Andrew Bloch, founder of Frank PR
He said: "The John Lewis advert has come to establish itself as a virtual curtain-raiser for the Christmas gifting season. The hype, speculation and talkability surrounding the advert is unmatched by its retail rivals, and I don't see other retailers closing the gap in the near future based on this year’s efforts."
Getting and holding a large slice of the conversation and maintaining momentum from early November through to the end of the year has been the major battle uppermost on most retailer’s minds.
The campaign group seeks to put pressure on brands to divest their advertising spend from media outlets, including the Daily Mail and The Sun, which, it believes, promotes prejudice.
Peace on earth and good will to all men' (and women) is what Christmas is meant to be all about and the Stop Funding Hate campaign is a great example of timely hijacking of this.
Misha Dhanak, co-founder of The Romans
Activists carried out a brand-jacking operation on the first weekend following the launch of the John Lewis campaign, in which it hijacked the hashtag #Bustertheboxer and called on the retailer to live up to its brand values and end its advertising spend in The Daily Mail.
Dhanak praised the campaigner’s tactics, adding: "Peace on earth and good will to all men' (and women) is what Christmas is meant to be all about and the Stop Funding Hate campaign is a great example of timely hijacking of this."

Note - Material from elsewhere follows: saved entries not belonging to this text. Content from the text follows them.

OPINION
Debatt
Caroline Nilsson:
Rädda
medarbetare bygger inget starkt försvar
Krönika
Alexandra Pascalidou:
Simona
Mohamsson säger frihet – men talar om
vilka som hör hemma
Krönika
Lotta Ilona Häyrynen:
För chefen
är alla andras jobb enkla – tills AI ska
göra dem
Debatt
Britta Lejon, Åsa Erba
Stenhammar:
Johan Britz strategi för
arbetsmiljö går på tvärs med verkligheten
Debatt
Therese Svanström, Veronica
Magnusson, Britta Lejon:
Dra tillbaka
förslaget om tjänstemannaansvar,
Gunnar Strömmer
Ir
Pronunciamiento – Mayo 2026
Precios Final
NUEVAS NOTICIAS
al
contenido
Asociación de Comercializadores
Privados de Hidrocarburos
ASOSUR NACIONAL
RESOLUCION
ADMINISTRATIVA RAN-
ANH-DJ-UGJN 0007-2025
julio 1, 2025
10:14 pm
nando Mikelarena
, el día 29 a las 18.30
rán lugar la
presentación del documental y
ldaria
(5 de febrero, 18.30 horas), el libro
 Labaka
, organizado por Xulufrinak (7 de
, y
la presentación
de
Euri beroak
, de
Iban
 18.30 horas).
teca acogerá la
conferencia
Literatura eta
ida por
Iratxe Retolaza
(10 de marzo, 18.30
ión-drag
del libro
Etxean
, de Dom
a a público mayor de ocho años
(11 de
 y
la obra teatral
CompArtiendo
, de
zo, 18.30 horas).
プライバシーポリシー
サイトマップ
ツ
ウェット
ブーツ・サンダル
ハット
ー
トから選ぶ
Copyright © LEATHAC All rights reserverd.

Speaking last month, a spokesman for John Lewis said of Stop Funding Hate’s campaign: "We fully appreciate the strength of feeling on this issue but we never make an editorial judgement on a particular newspaper."
On the record, brands may appear resolute, but in private some are nervous about this type of activism. One major retailer told PRWeek they admired the campaigners and were watching developments very closely.

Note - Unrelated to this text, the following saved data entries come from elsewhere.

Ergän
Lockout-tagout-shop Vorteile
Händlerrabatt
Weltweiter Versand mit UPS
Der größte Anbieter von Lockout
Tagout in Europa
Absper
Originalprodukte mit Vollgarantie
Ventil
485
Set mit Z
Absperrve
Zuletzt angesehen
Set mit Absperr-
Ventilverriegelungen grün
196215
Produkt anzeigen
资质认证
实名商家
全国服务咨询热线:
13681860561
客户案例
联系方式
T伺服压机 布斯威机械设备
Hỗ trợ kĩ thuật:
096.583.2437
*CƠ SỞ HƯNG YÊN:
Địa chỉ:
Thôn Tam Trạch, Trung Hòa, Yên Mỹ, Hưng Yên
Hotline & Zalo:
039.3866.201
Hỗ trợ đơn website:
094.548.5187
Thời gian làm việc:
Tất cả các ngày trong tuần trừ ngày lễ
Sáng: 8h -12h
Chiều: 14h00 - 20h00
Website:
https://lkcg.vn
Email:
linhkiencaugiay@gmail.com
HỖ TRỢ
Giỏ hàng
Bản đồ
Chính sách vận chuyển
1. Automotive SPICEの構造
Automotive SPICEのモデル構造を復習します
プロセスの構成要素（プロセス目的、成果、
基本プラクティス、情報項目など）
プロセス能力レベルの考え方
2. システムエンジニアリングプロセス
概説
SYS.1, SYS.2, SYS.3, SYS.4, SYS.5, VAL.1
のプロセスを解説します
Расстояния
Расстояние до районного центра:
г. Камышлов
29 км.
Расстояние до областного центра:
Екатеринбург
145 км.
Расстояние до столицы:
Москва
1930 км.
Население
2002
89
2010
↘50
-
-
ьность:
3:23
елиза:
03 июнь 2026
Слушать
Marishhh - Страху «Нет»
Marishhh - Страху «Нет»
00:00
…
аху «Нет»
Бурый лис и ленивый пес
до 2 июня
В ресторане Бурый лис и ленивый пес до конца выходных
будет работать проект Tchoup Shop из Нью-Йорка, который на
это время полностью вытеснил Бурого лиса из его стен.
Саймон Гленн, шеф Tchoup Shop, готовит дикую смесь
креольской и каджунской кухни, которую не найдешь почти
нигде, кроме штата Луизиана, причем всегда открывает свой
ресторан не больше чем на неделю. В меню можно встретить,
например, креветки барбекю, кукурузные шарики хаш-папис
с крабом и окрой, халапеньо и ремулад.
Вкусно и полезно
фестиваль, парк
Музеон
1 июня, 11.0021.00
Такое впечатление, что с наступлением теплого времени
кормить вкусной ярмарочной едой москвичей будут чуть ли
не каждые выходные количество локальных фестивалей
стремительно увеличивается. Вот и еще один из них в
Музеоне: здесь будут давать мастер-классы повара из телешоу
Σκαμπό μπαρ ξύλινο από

So should the retailers be concerned about consumer activists and take them seriously?
McCafferty said: "Hashtag hijacks are a fact of life now. Every brand and business has a responsibility to take this type of online activism seriously as it can quickly escalate into a movement of people that cancels out earned positives."
Bloch thought the campaign was particularly effective at highlighting the relative brand values of John Lewis and the Daily Mail and bringing both into sharp focus.
He said: "The Stop Funding Hate campaign appears to be gaining traction and giving brands difficult decisions to make. John Lewis find themselves in a particularly tough position and, as many on Twitter have pointed out, one of John Lewis's principles' is to ‘contribute to the wellbeing of the communities where it operates’. Campaigners are asking if John Lewis' advertising in the Daily Mail is in line with that commitment."
But Bloch warned that brands would baulk at appearing to exercise censorship over the publications they advertise in and that they should be free to put that spend wherever they like.
He concluded: "Brands should, however, take the campaigners seriously, and recognise that they are exercising a choice. When challenged, they should explain those choices in the full knowledge that consumers will draw their own conclusions from them."